§ **Required action**
Check each line below for the word "Мышкино". Then give only how many lines have it.

§ **Data records**
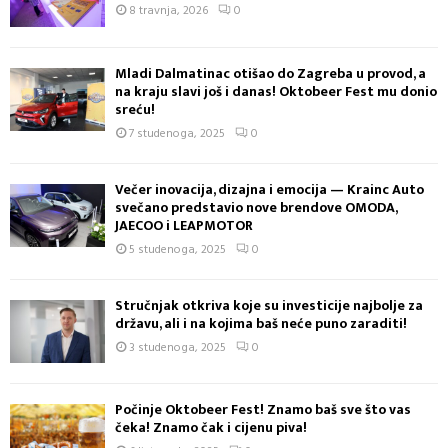
8 travnja, 2026
0
Mladi Dalmatinac otišao do Zagreba u provod, a
na kraju slavi još i danas! Oktobeer Fest mu donio
sreću!
7 studenoga, 2025
0
Večer inovacija, dizajna i emocija — Krainc Auto
svečano predstavio nove brendove OMODA,
JAECOO i LEAPMOTOR
5 studenoga, 2025
0
Stručnjak otkriva koje su investicije najbolje za
državu, ali i na kojima baš neće puno zaraditi!
3 studenoga, 2025
0
Počinje Oktobeer Fest! Znamo baš sve što vas
čeka! Znamo čak i cijenu piva!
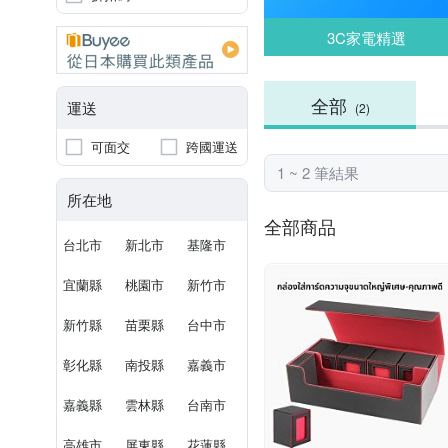
3C家電精選
全部
運送
(2)
可面交
跨國運送
1 ~ 2 筆結果
所在地
全部商品
台北市
新北市
基隆市
宜蘭縣
桃園市
新竹市
新竹縣
苗栗縣
台中市
彰化縣
南投縣
嘉義市
嘉義縣
雲林縣
台南市
高雄市
屏東縣
花蓮縣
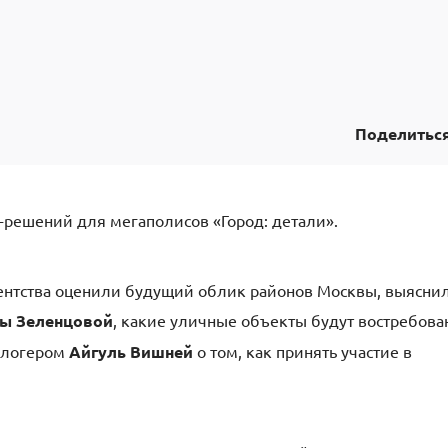
Поделитьс
-решений для мегаполисов «Город: детали».
гентства оценили будущий облик районов Москвы, выясни
ы Зеленцовой
, какие уличные объекты будут востребов
блогером
Айгуль Вишней
о том, как принять участие в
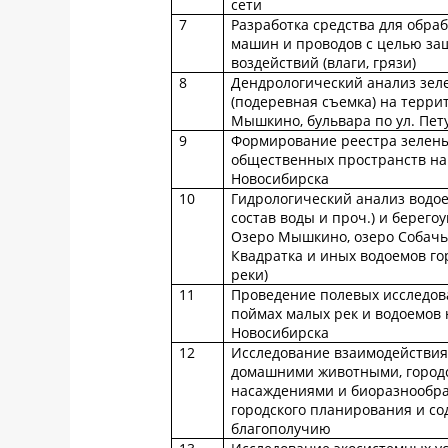
сети
7
Разработка средства для обра
машин и проводов с целью за
воздействий (влаги, грязи)
8
Дендрологический анализ зел
(подеревная съемка) на терри
Мышкино, бульвара по ул. Пет
9
Формирование реестра зелены
общественных пространств на
Новосибирска
10
Гидрологический анализ водо
состав воды и проч.) и берего
Озеро Мышкино, озеро Собачье
Квадратка и иных водоемов го
реки)
11
Проведение полевых исследов
поймах малых рек и водоемов 
Новосибирска
12
Исследование взаимодействия
домашними животными, город
насаждениями и биоразнообр
городского планирования и со
благополучию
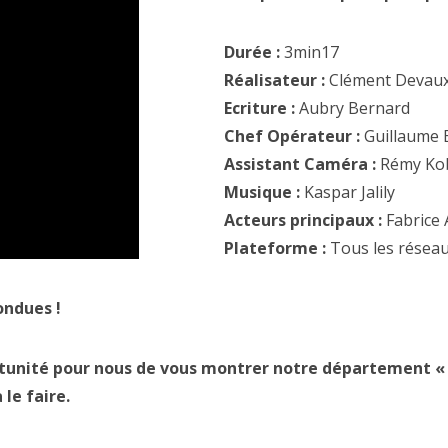
Durée :
3min17
Réalisateur :
Clément Devau
Ecriture :
Aubry Bernard
Chef Opérateur :
Guillaume 
Assistant Caméra :
Rémy Kob
Musique :
Kaspar Jalily
Acteurs principaux :
Fabrice 
Plateforme :
Tous les réseau
ondues !
rtunité pour nous de vous montrer notre département «
 le faire.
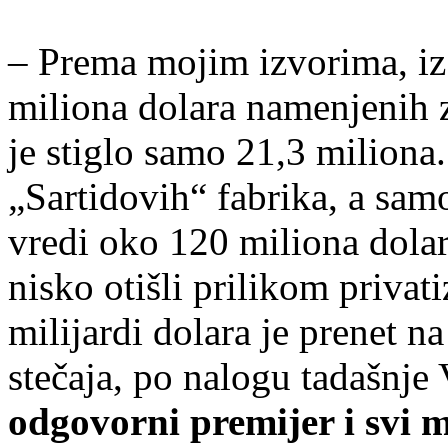
– Prema mojim izvorima, iz 
miliona dolara namenjenih z
je stiglo samo 21,3 miliona.
„Sartidovih“ fabrika, a sam
vredi oko 120 miliona dolar
nisko otišli prilikom privat
milijardi dolara je prenet n
stečaja, po nalogu tadašnje 
odgovorni premijer i svi m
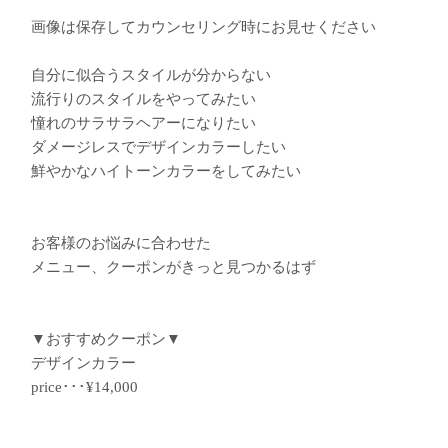
画像は保存してカウンセリング時にお見せください
︎自分に似合うスタイルが分からない
︎流行りのスタイルをやってみたい
︎憧れのサラサラヘアーになりたい
︎ダメージレスでデザインカラーしたい
︎鮮やかなハイトーンカラーをしてみたい
お客様のお悩みに合わせた
メニュー、クーポンがきっと見つかるはず
▼おすすめクーポン▼
デザインカラー
price･･･¥14,000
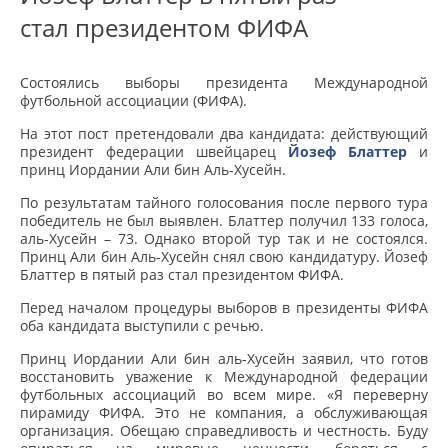
стал президентом ФИФА
Состоялись выборы президента Международной
футбольной ассоциации (ФИФА).
На этот пост претендовали два кандидата: действующий
президент федерации швейцарец
Йозеф Блаттер
и
принц Иордании Али бин Аль-Хусейн.
По результатам тайного голосования после первого тура
победитель не был выявлен. Блаттер получил 133 голоса,
аль-Хусейн – 73. Однако второй тур так и не состоялся.
Принц Али бин Аль-Хусейн снял свою кандидатуру. Йозеф
Блаттер в пятый раз стал президентом ФИФА.
Перед началом процедуры выборов в президенты ФИФА
оба кандидата выступили с речью.
Принц Иордании Али бин аль-Хусейн заявил, что готов
восстановить уважение к Международной федерации
футбольных ассоциаций во всем мире. «Я переверну
пирамиду ФИФА. Это не компания, а обслуживающая
организация. Обещаю справедливость и честность. Буду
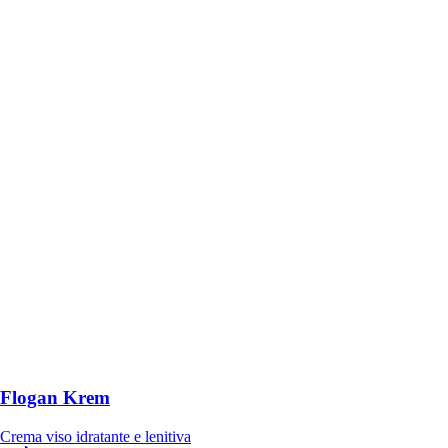
Flogan Krem
Crema viso idratante e lenitiva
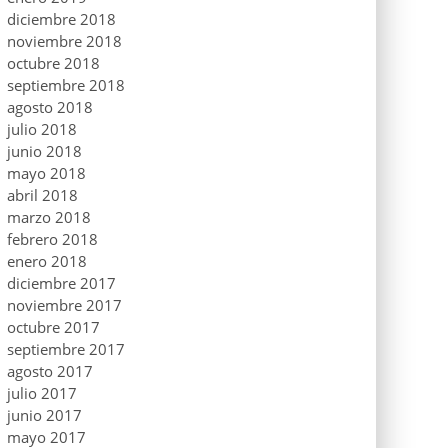
diciembre 2018
noviembre 2018
octubre 2018
septiembre 2018
agosto 2018
julio 2018
junio 2018
mayo 2018
abril 2018
marzo 2018
febrero 2018
enero 2018
diciembre 2017
noviembre 2017
octubre 2017
septiembre 2017
agosto 2017
julio 2017
junio 2017
mayo 2017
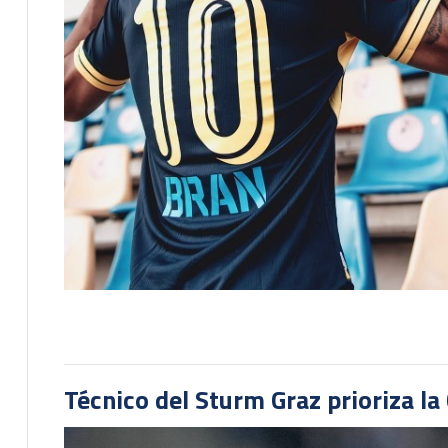
Técnico del Sturm Graz prioriza l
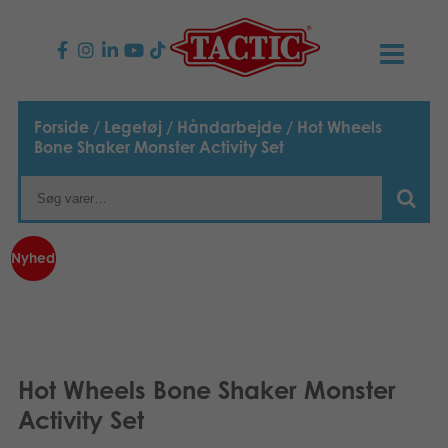
PRODUKTER
Forside
/
Legetøj
/
Håndarbejde
/ Hot Wheels
Bone Shaker Monster Activity Set
Børnespil
NYHEDER
Familiespil
TACTIC
Nyhed
Voksenspil
Etisk kodeks
KONTAKTER
Udendørs spil
Ansvarlighed
Kontakt os
B2B-SHOP
Puslespil
Vores historie
Links
Dansk
Hot Wheels Bone Shaker Monster
Activity Set
Legetøj
Suomi
Media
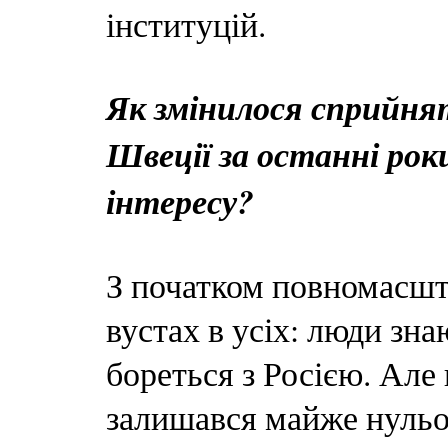
інституцій.
Як змінилося сприйнят
Швеції за останні ро
інтересу?
З початком повномасшт
вустах в усіх: люди зна
бореться з Росією. Але
залишався майже нульо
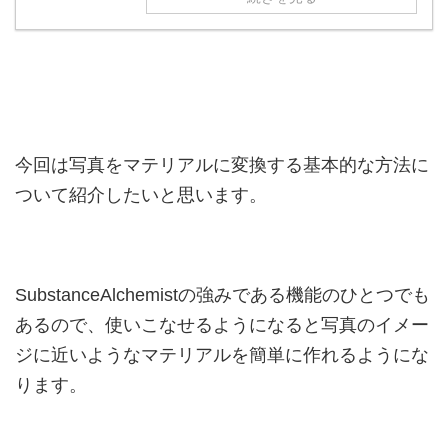
今回は写真をマテリアルに変換する基本的な方法に
ついて紹介したいと思います。
SubstanceAlchemistの強みである機能のひとつでも
あるので、使いこなせるようになると写真のイメー
ジに近いようなマテリアルを簡単に作れるようにな
ります。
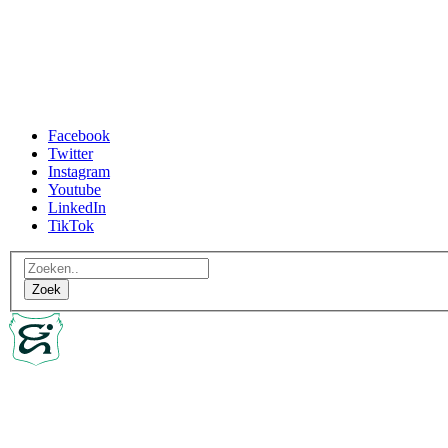
Facebook
Twitter
Instagram
Youtube
LinkedIn
TikTok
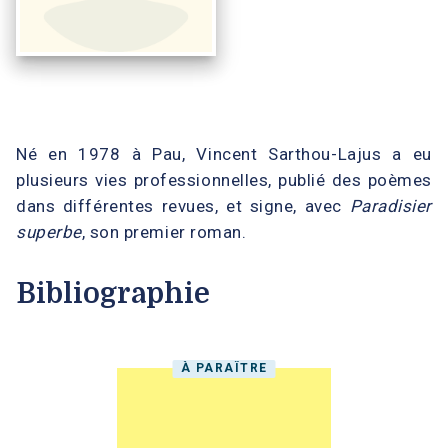
Né en 1978 à Pau, Vincent Sarthou-Lajus a eu
plusieurs vies professionnelles, publié des poèmes
dans différentes revues, et signe, avec
Paradisier
superbe
, son premier roman.
Bibliographie
À PARAÎTRE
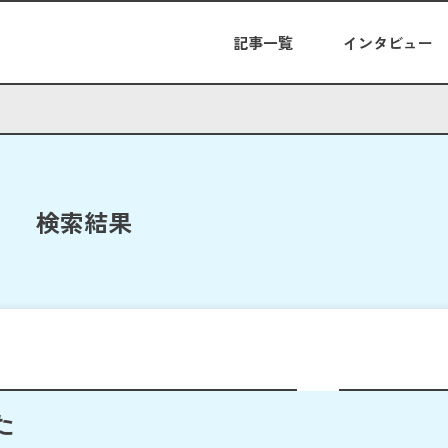
記事一覧
インタビュー
検索結果
た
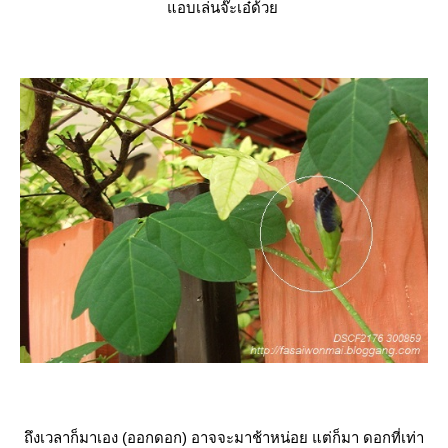
อบเล่นจ๊ะเอ๋ด้ว
ถึงเวลาก็มาเอง (ออกดอก) อาจจะมาช้าหน่อย แต่ก็มา ดอกที่เท่า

§ **Answer box**
2